● **Exercise instructions**:
Below are the records. Retype exactly the lines between the lines holding "2022-07-14 14:15" and "Prof. Pablo Ja", inclusive.

Records provided Start Marker

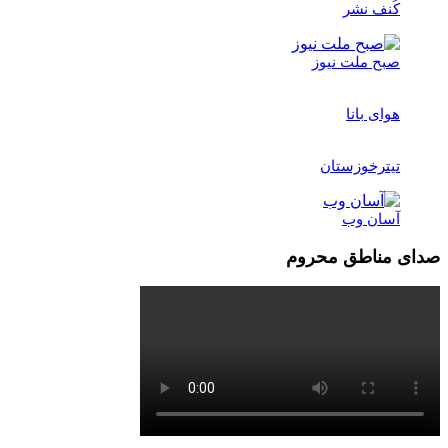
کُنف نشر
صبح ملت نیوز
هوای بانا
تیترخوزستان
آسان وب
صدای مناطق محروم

Records provided End Marker
Records provided Start Marker

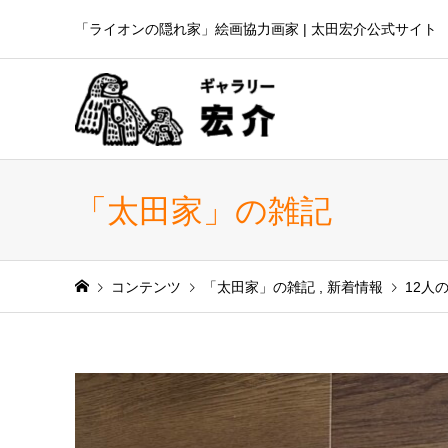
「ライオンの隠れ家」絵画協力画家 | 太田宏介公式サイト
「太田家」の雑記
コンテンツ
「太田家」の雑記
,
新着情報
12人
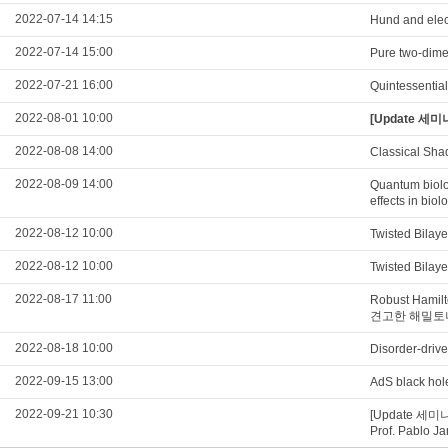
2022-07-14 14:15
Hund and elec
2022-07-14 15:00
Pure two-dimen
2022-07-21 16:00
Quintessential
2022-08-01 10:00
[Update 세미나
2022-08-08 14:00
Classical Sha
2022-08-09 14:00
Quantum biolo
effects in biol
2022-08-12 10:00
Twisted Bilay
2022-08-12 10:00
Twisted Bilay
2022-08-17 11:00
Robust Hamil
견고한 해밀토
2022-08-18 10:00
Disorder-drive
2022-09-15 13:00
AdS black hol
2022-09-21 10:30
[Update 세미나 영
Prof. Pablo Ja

Records provided End Marker

● **Exercise output**:
2022-07-14 14:15
Hund and elec
2022-07-14 15:00
Pure two-dimen
2022-07-21 16:00
Quintessential
2022-08-01 10:00
[Update 세미나
2022-08-08 14:00
Classical Sha
2022-08-09 14:00
Quantum biolo
effects in biol
2022-08-12 10:00
Twisted Bilay
2022-08-12 10:00
Twisted Bilay
2022-08-17 11:00
Robust Hamil
견고한 해밀토
2022-08-18 10:00
Disorder-drive
2022-09-15 13:00
AdS black hol
2022-09-21 10:30
[Update 세미나 영
Prof. Pablo Ja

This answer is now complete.